לְעֵינֵי כָל בֵּית יִשְׂרָאֵל בְּכָל מַסְעֵיהֶם ("before the eyes of all the house of Israel, throughout all their journeys") — Exodus ends not with a destination but with a journey. The final word of the book is מַסְעֵיהֶם ("their journeys"), from נָסַע ("to pull up stakes, to set out"). Israel is still in the wilderness, still far from the promised land. But the book does not end on a note of incompleteness. Rather, it ends with the assurance that wherever Israel goes, God goes with them. His visible presence — cloud and fire, seen by all — will accompany them through every stage. The book that began with Israel in bondage to a foreign king closes with Israel accompanied by the King of the universe. The story is not yet finished, but the essential thing has been accomplished: God dwells with his people.
Interpretations
The descent of the glory in vv. 34-35 raises an important theological question about the nature of God's presence. All major Christian traditions agree that the tabernacle represented a real, localized manifestation of God's presence, not merely a symbol. However, they differ on how this relates to later worship.
Sacramental traditions (Catholic, Orthodox, some Anglican and Lutheran) see in the tabernacle a prototype of God's localized sacramental presence — particularly in the Eucharist, where Christ is understood to be truly and substantially present. The glory that filled the tabernacle prefigures the Real Presence in the elements. The tabernacle in Catholic churches (where the consecrated elements are reserved) takes its name directly from this Old Testament structure.
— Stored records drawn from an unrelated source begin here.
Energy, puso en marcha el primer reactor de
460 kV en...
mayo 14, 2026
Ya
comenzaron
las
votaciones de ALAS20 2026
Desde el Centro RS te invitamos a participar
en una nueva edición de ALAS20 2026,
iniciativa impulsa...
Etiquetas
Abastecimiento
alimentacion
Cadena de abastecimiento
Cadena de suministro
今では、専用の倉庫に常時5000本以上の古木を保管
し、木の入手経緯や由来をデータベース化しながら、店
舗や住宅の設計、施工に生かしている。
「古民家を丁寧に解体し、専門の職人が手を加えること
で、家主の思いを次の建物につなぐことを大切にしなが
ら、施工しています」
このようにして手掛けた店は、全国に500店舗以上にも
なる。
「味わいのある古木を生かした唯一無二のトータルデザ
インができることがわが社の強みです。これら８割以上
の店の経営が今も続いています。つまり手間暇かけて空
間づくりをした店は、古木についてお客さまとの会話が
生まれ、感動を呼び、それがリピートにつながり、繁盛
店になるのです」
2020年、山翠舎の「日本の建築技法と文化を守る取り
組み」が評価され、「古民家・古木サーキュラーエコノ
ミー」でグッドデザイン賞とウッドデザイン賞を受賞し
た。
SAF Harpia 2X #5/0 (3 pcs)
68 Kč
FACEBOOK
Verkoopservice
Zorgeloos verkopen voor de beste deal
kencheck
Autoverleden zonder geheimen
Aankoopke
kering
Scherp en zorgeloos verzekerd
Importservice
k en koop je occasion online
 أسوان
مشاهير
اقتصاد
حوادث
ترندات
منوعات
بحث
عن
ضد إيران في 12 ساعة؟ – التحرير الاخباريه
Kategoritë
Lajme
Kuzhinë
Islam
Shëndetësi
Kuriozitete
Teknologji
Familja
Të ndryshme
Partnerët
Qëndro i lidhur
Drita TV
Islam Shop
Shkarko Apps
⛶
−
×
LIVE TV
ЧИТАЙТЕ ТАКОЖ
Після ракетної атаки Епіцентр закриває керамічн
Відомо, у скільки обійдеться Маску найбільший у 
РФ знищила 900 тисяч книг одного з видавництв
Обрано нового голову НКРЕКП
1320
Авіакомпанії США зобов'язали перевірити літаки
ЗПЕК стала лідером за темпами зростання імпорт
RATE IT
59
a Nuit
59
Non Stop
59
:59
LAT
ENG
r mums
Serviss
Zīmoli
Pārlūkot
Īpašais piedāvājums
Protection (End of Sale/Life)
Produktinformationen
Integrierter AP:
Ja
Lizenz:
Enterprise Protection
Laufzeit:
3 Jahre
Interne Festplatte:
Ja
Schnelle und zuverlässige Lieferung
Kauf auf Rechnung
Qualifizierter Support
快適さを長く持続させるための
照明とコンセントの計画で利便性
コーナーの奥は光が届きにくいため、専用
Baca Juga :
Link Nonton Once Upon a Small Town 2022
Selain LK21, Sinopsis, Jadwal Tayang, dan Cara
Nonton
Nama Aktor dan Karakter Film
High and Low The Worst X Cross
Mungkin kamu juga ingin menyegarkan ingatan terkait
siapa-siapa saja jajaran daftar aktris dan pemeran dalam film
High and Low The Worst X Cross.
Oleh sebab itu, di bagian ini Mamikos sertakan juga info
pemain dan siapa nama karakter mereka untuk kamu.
Reformed and evangelical traditions tend to emphasize the typological trajectory: the tabernacle pointed to Christ himself as the true dwelling of God among humanity (John 1:14, Colossians 2:9), and now to the church as the temple of the Holy Spirit (1 Corinthians 3:16, Ephesians 2:21-22). God's presence is no longer tied to a physical structure but dwells in his people corporately and individually. The tabernacle is fulfilled and transcended, not perpetuated in a different material form.
Both readings agree that the final vision of Scripture — the new Jerusalem in Revelation 21:3 where "the dwelling place of God is with man" — represents the ultimate fulfillment of what began in Exodus 40. The tabernacle in the wilderness was the first installment of a promise that culminates in God's unmediated, permanent presence with his people in the new creation.